What is needed is an exact copy of every entry below, minus the images.
*** DATA RECORDS ***
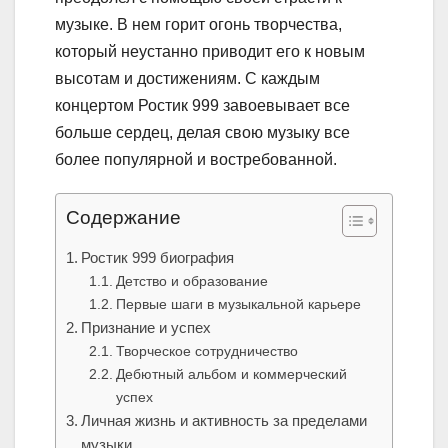
музыке. В нем горит огонь творчества,
который неустанно приводит его к новым
высотам и достижениям. С каждым
концертом Ростик 999 завоевывает все
больше сердец, делая свою музыку все
более популярной и востребованной.
Содержание
Ростик 999 биография
Детство и образование
Первые шаги в музыкальной карьере
Признание и успех
Творческое сотрудничество
Дебютный альбом и коммерческий
успех
Личная жизнь и активность за пределами
музыки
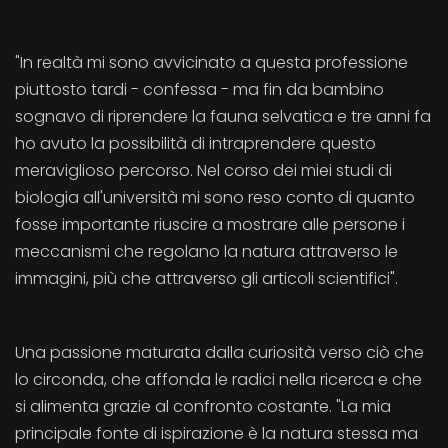
"In realtà mi sono avvicinato a questa professione
piuttosto tardi - confessa - ma fin da bambino
sognavo di riprendere la fauna selvatica e tre anni fa
ho avuto la possibilità di intraprendere questo
meraviglioso percorso. Nel corso dei miei studi di
biologia all'università mi sono reso conto di quanto
fosse importante riuscire a mostrare alle persone i
meccanismi che regolano la natura attraverso le
immagini, più che attraverso gli articoli scientifici".
Una passione maturata dalla curiosità verso ciò che
lo circonda, che affonda le radici nella ricerca e che
si alimenta grazie al confronto costante. "La mia
principale fonte di ispirazione è la natura stessa ma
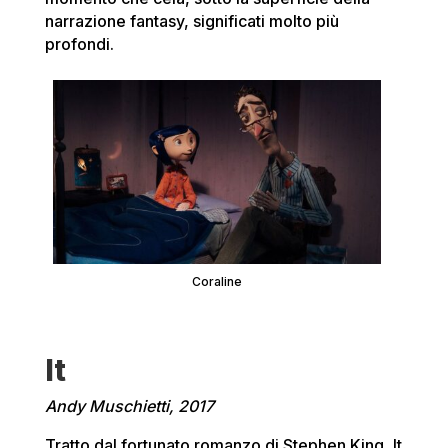
narrazione fantasy, significati molto più
profondi.
Coraline
It
Andy Muschietti, 2017
Tratto dal fortunato romanzo di Stephen King, It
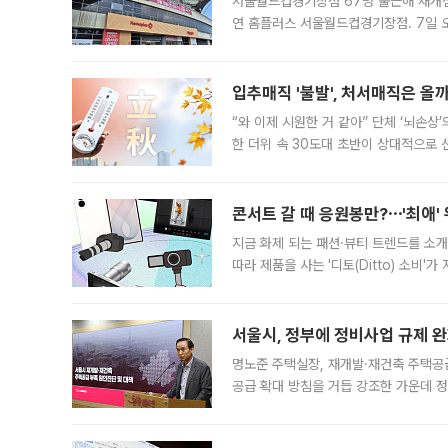
서울월드컵경기장점 67명 출근해 재개점 
연 홈플러스 서울월드컵경기장점. 7일 
우유, 과일 같은 신선식품이 차근차근 자
입추매직 '불발', 처서매직은 올
“와 이제 시원한 거 같아” 단체 ‘뇌손상
한 더위 속 30도대 초반이 상대적으로
지역에 있었습니다. 7월 말에는 서풍과
콘서트 갈 때 응원봉만?⋯'최애'
지금 화제 되는 패션·뷰티 트렌드를 소개
따라 제품을 사는 '디토(Ditto) 소비
어디일까요? 아이돌 콘서트 시작을 기다
서울시, 정부에 정비사업 규제 완화
명노준 주택실장, 재개발·재건축 주택공
공급 확대 방침을 거듭 강조한 가운데 정
면 반박하고 나섰다. 명노준 서울시 주택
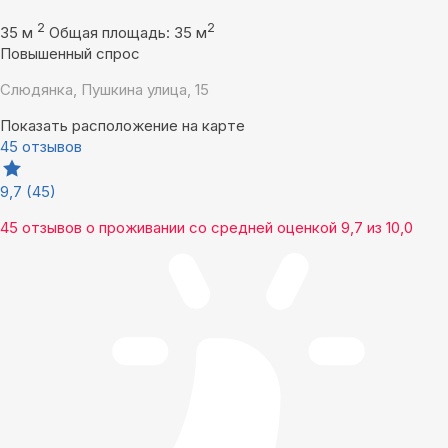
2
2
35 м
Общая площадь: 35 м
Повышенный спрос
Слюдянка, Пушкина улица, 15
Показать расположение на карте
45 отзывов
9,7
(45)
45 отзывов
о проживании со средней оценкой
9,7
из
10,0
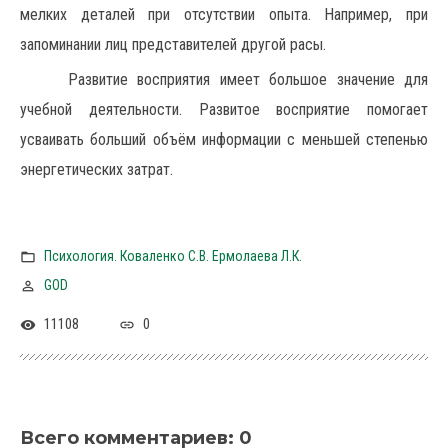
мелких деталей при отсутствии опыта. Например, при
запоминании лиц представителей другой расы.
Развитие восприятия имеет большое значение для
учебной деятельности. Развитое восприятие помогает
усваивать больший объём информации с меньшей степенью
энергетических затрат.
Психология. Коваленко С.В. Ермолаева Л.К.
GOD
11108
0
Всего комментариев
:
0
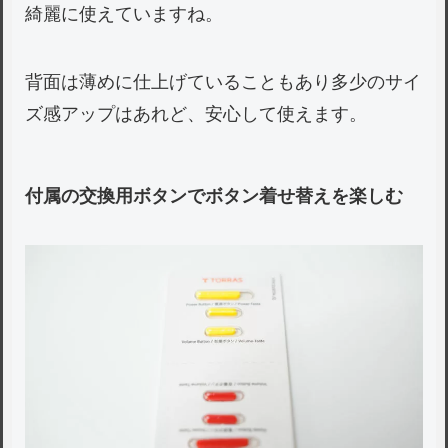
綺麗に使えていますね。
背面は薄めに仕上げていることもあり多少のサイ
ズ感アップはあれど、安心して使えます。
付属の交換用ボタンでボタン着せ替えを楽しむ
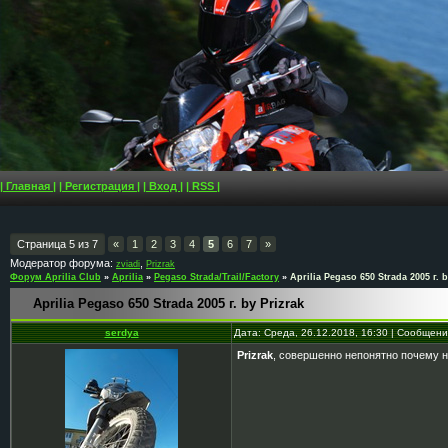
| Главная |
| Регистрация |
| Вход |
| RSS |
Страница
5
из
7
«
1
2
3
4
5
6
7
»
Модератор форума:
,
zviadi
Prizrak
Форум Aprilia Club
»
Aprilia
»
Pegaso Strada/Trail/Factory
»
Aprilia Pegaso 650 Strada 2005 г. b
Aprilia Pegaso 650 Strada 2005 г. by Prizrak
serdya
Дата: Среда, 26.12.2018, 16:30 | Сообщен
Prizrak
, совершенно непонятно почему 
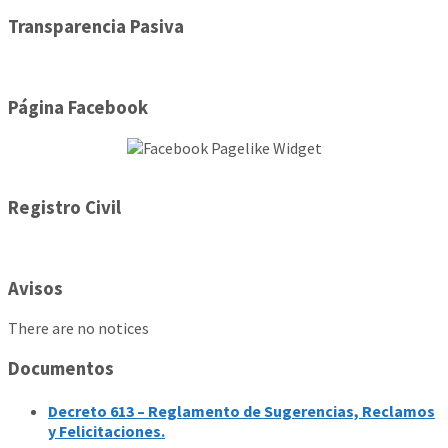
Transparencia Pasiva
Página Facebook
Registro Civil
Avisos
There are no notices
Documentos
Decreto 613 – Reglamento de Sugerencias, Reclamos
y Felicitaciones.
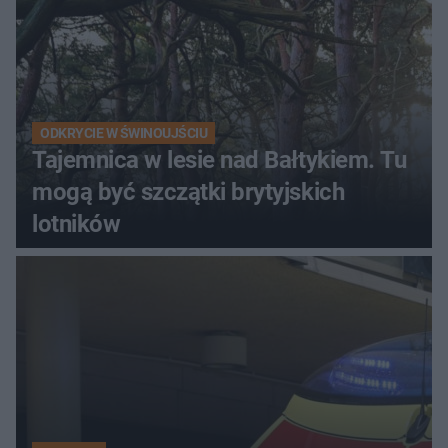
ODKRYCIE W ŚWINOUJŚCIU
Tajemnica w lesie nad Bałtykiem. Tu
mogą być szczątki brytyjskich
lotników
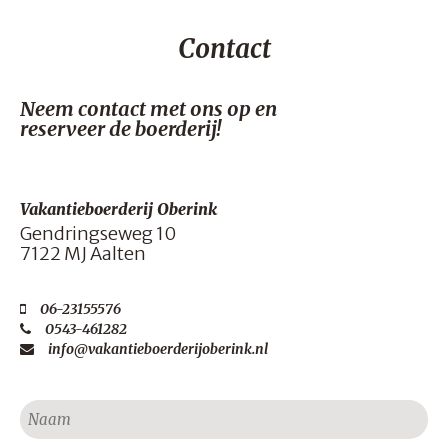
Contact
Neem contact met ons op en
reserveer de boerderij!
Vakantieboerderij Oberink
Gendringseweg 10
7122 MJ Aalten
06-23155576
0543-461282
info@vakantieboerderijoberink.nl
Naam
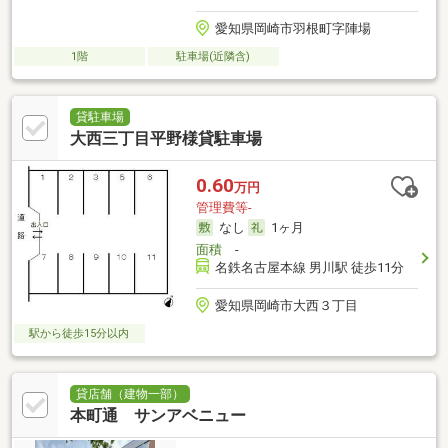
愛知県岡崎市羽根町字陣場
1階
駐車場(近隣含)
貸駐車場
大西三丁目平野様貸駐車場
0.60
万円
管理費等-
なし
1ヶ月
面積
-
名鉄名古屋本線 男川駅 徒歩11分
愛知県岡崎市大西３丁目
駅から徒歩15分以内
貸店舗（建物一部）
本町通 サンアベニュー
*** End of DATA RECORDS ***
RESULT –
музыке. В нем горит огонь творчества,
который неустанно приводит его к новым
высотам и достижениям. С каждым
концертом Ростик 999 завоевывает все
больше сердец, делая свою музыку все
более популярной и востребованной.
Содержание
Ростик 999 биография
Детство и образование
Первые шаги в музыкальной карьере
Признание и успех
Творческое сотрудничество
Дебютный альбом и коммерческий
успех
Личная жизнь и активность за пределами
музыки
"In realtà mi sono avvicinato a questa professione
piuttosto tardi - confessa - ma fin da bambino
sognavo di riprendere la fauna selvatica e tre anni fa
ho avuto la possibilità di intraprendere questo
meraviglioso percorso. Nel corso dei miei studi di
biologia all'università mi sono reso conto di quanto
fosse importante riuscire a mostrare alle persone i
meccanismi che regolano la natura attraverso le
immagini, più che attraverso gli articoli scientifici".
Una passione maturata dalla curiosità verso ciò che
lo circonda, che affonda le radici nella ricerca e che
si alimenta grazie al confronto costante. "La mia
principale fonte di ispirazione è la natura stessa ma
narrazione fantasy, significati molto più
profondi.
Coraline
It
Andy Muschietti, 2017
Tratto dal fortunato romanzo di Stephen King, It
서울월드컵경기장점 67명 출근해 재개점 
연 홈플러스 서울월드컵경기장점. 7일 
우유, 과일 같은 신선식품이 차근차근 자
입추매직 '불발', 처서매직은 올
“와 이제 시원한 거 같아” 단체 ‘뇌손상
한 더위 속 30도대 초반이 상대적으로
지역에 있었습니다. 7월 말에는 서풍과
콘서트 갈 때 응원봉만?⋯'최애'
지금 화제 되는 패션·뷰티 트렌드를 소개
따라 제품을 사는 '디토(Ditto) 소비
어디일까요? 아이돌 콘서트 시작을 기다
서울시, 정부에 정비사업 규제 완화
명노준 주택실장, 재개발·재건축 주택공
공급 확대 방침을 거듭 강조한 가운데 정
면 반박하고 나섰다. 명노준 서울시 주택
2
2
35 м
Общая площадь: 35 м
Повышенный спрос
Слюдянка, Пушкина улица, 15
Показать расположение на карте
45 отзывов
9,7
(45)
45 отзывов
о проживании со средней оценкой
9,7
из
10,0
мелких деталей при отсутствии опыта. Например, при
запоминании лиц представителей другой расы.
Развитие восприятия имеет большое значение для
учебной деятельности. Развитое восприятие помогает
усваивать больший объём информации с меньшей степенью
энергетических затрат.
Психология. Коваленко С.В. Ермолаева Л.К.
GOD
11108
0
Всего комментариев
:
0
綺麗に使えていますね。
背面は薄めに仕上げていることもあり多少のサイ
ズ感アップはあれど、安心して使えます。
付属の交換用ボタンでボタン着せ替えを楽しむ
| Главная |
| Регистрация |
| Вход |
| RSS |
Страница
5
из
7
«
1
2
3
4
5
6
7
»
Модератор форума:
,
zviadi
Prizrak
Форум Aprilia Club
»
Aprilia
»
Pegaso Strada/Trail/Factory
»
Aprilia Pegaso 650 Strada 2005 г. b
Aprilia Pegaso 650 Strada 2005 г. by Prizrak
serdya
Дата: Среда, 26.12.2018, 16:30 | Сообщен
Prizrak
, совершенно непонятно почему 
Transparencia Pasiva
Página Facebook
Registro Civil
Avisos
There are no notices
Documentos
Decreto 613 – Reglamento de Sugerencias, Reclamos
y Felicitaciones.
ODKRYCIE W ŚWINOUJŚCIU
Tajemnica w lesie nad Bałtykiem. Tu
mogą być szczątki brytyjskich
lotników
Contact
Neem contact met ons op en
reserveer de boerderij!
Vakantieboerderij Oberink
Gendringseweg 10
7122 MJ Aalten
06-23155576
0543-461282
info@vakantieboerderijoberink.nl
Naam
愛知県岡崎市羽根町字陣場
1階
駐車場(近隣含)
貸駐車場
大西三丁目平野様貸駐車場
0.60
万円
管理費等-
なし
1ヶ月
面積
-
名鉄名古屋本線 男川駅 徒歩11分
愛知県岡崎市大西３丁目
駅から徒歩15分以内
貸店舗（建物一部）
本町通 サンアベニュー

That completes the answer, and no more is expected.